The family of a 12-year-old boy sued the school after he was refused a place in the oversubscribed school because it did not recognize his mother's conversion. The mother converted to Judaism in a Progressive synagogue; the conversion is not recognized by the Office of the Chief Rabbi.
Faith schools under British law may discriminate on religious grounds, but the appeals court held that this case involved an ethnic test of Jewishness, which is unlawful.
The three appeals judges wrote that "This does not mean ... that no Jewish faith school can ever give preference to Jewish children. It means that, as one would expect, eligibility must depend on faith, however defined, and not on ethnicity."
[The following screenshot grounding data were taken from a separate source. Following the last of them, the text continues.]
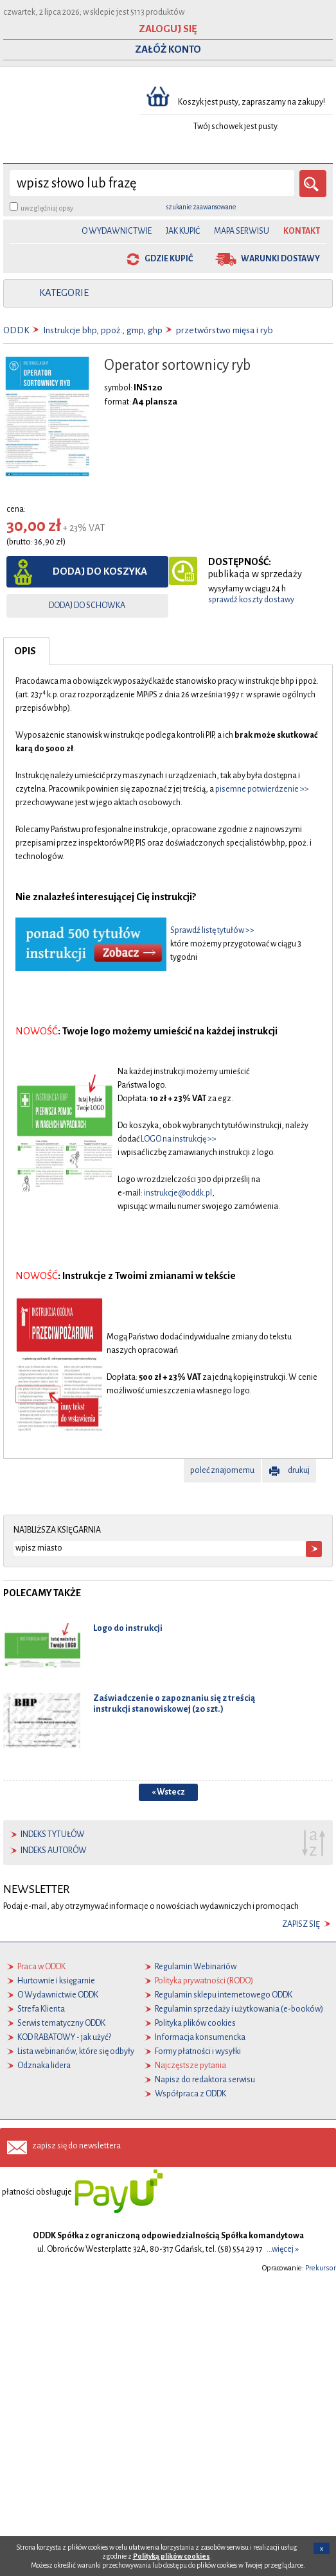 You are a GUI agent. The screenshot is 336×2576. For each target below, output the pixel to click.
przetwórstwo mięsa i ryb (224, 330)
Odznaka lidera (44, 2065)
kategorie (64, 293)
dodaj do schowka (87, 605)
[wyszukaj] (152, 183)
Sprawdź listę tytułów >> (212, 930)
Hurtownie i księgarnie (56, 1980)
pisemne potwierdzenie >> (262, 789)
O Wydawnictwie (117, 231)
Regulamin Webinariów (195, 1966)
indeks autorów (54, 1850)
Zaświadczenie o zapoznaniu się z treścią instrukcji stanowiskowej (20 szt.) (174, 1703)
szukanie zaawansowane (201, 207)
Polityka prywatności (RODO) (204, 1980)
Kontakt (301, 231)
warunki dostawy (280, 258)
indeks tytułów (53, 1834)
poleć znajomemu (222, 1470)
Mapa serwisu (241, 231)
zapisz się (301, 1924)
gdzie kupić (169, 258)
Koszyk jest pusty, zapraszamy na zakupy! (252, 102)
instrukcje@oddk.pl (178, 1192)
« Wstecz (168, 1792)
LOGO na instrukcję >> (179, 1139)
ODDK (16, 330)
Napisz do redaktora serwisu (205, 2079)
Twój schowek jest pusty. (236, 126)
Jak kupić (183, 231)
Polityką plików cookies (171, 2556)
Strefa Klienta (41, 2009)
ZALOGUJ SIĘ (168, 29)
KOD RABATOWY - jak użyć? (64, 2037)
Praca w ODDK (41, 1966)
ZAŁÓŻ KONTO (168, 49)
The state-funded school gives preference to applicants whose "Jewish status" is confirmed by the United Synagogue, which requires that the mother be Jewish. The requirement does not exclude children from atheist, Catholic or Muslim families, as long as the mothers are Jewish.
The boy, who could be named only as M, has a Jewish father. His mother was Roman Catholic before she converted.
The Board of Deputies of British Jews, the umbrella organization of the Jewish communities in Britain, expressed concern about the ruling.
"The effect of this judgement is that Jewish schools will not be able to give preference to applicants on the basis of their faith (as permitted by law) applying the criteria that have always been used by Jewish religious authorities,“ the board said.
It also said that “Communal leaders from across the religious spectrum share this concern about the judgement and are considering the community’s next steps. These will begin, in the first instance, with an appeal to the House of Lords against the decision. The Board will of course continue to work closely with all the synagogue bodies, the JFS, all other Jewish schools and stakeholders to safeguard the best interests of British Jewry.”